The oversight committees of both houses voted in favor of installing a parliamentary inquiry commission, or PUK, on the sale of Credit Suisse announced in March and the government’s usage of emergency law to facilitate it, the committees said in a statement late Monday.
Unlike other legislative bodies, a PUK has judicial powers to subpoena witnesses and access minutes of government meetings. Since the foundation of modern-day Switzerland in 1848, such a commission has only been called four times, the last time in 1995 amid a scandal over state pension funds.

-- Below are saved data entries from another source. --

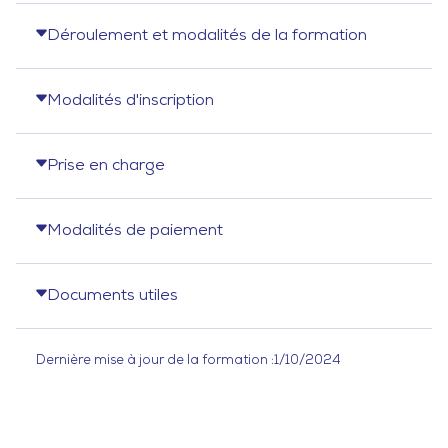
Déroulement et modalités de la formation
Modalités d'inscription
Prise en charge
Modalités de paiement
Documents utiles
Dernière mise à jour de la formation :
1/10/2024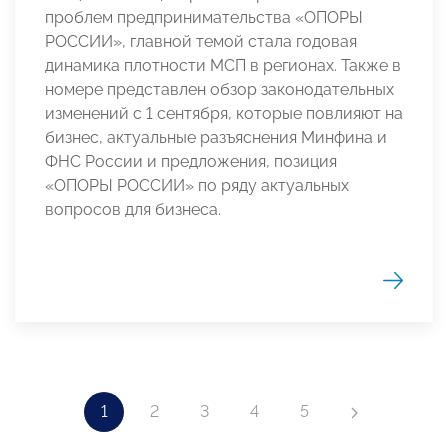
проблем предпринимательства «ОПОРЫ
РОССИИ», главной темой стала годовая
динамика плотности МСП в регионах. Также в
номере представлен обзор законодательных
изменений с 1 сентября, которые повлияют на
бизнес, актуальные разъяснения Минфина и
ФНС России и предложения, позиция
«ОПОРЫ РОССИИ» по ряду актуальных
вопросов для бизнеса.
1
2
3
4
5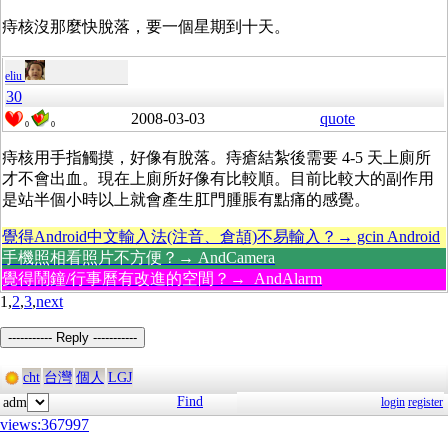
痔核沒那麼快脫落，要一個星期到十天。
eliu
30
2008-03-03
quote
0
0
痔核用手指觸摸，好像有脫落。痔瘡結紮後需要 4-5 天上廁所
才不會出血。現在上廁所好像有比較順。目前比較大的副作用
是站半個小時以上就會產生肛門腫脹有點痛的感覺。
覺得Android中文輸入法(注音、倉頡)不易輸入？→ gcin Android
手機照相看照片不方便？→ AndCamera
覺得鬧鐘/行事曆有改進的空間？→ AndAlarm
1,
2
,
3
,
next
----------- Reply -----------
cht
台灣
個人
LGJ
Find
adm
login
register
views:367997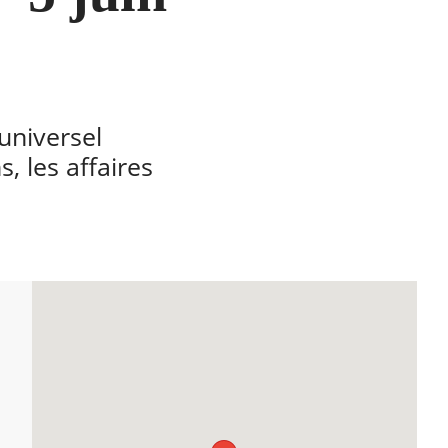
universel
s, les affaires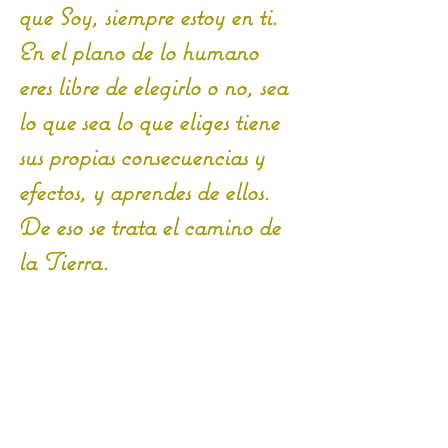
que Soy, siempre estoy en ti. 
En el plano de lo humano 
eres libre de elegirlo o no, sea 
lo que sea lo que eliges tiene 
sus propias consecuencias y 
efectos, y aprendes de ellos. 
De eso se trata el camino de 
la Tierra.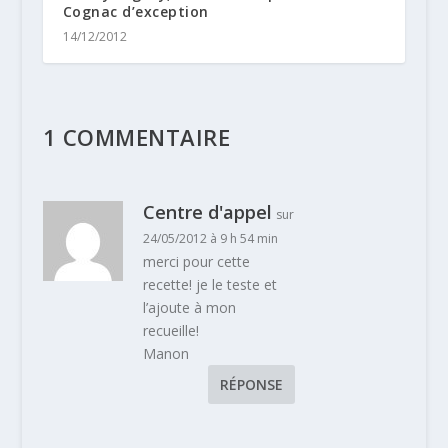
Cognac d’exception
14/12/2012
1 COMMENTAIRE
Centre d'appel
sur
24/05/2012 à 9 h 54 min
merci pour cette
recette! je le teste et
l’ajoute à mon
recueille!
Manon
RÉPONSE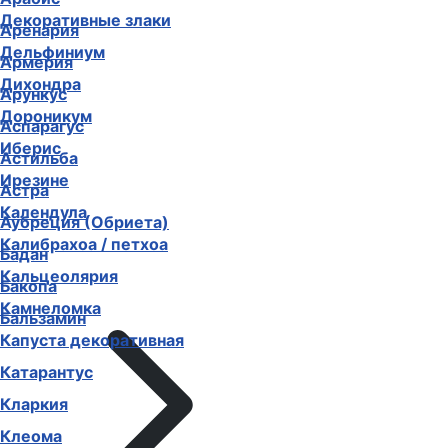
Декоративные злаки
Аренария
Дельфиниум
Армерия
Дихондра
Арункус
Дороникум
Аспарагус
Иберис
Астильба
Ирезине
Астра
Календула
Аубреция (Обриета)
Калибрахоа / петхоа
Бадан
Кальцеолярия
Бакопа
Камнеломка
Бальзамин
Капуста декоративная
Катарантус
Кларкия
Клеома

While the inquiry will not prevent the deal from going forward, it is likely to yield information on who pulled the strings in confidential meetings leading up to the takeover. Before the inquiry is launched, upper-house leadership has to sign off on it and it has to clear the floor of both houses, where lawmakers are likely to follow the lead of their oversight committees.
Leaders of the upper house are due to meeting for a decision on Wednesday. The earliest time in which the broader membership of both houses could decide would be in the session from May 30 to June 16. If lawmakers greenlight the PUK there, it could be formed as early as the fall.
“Considering the extraordinary dimension of the incidents,” a PUK is the right way to proceed, Matthias Michel, head of the upper-house oversight committee, told Swiss broadcaster SRF.
Switzerland’s parliament had denied the takeover its blessing in a vote in April, but couldn’t do anything to stop the deal since a designated group of senior lawmakers had signed off on it beforehand.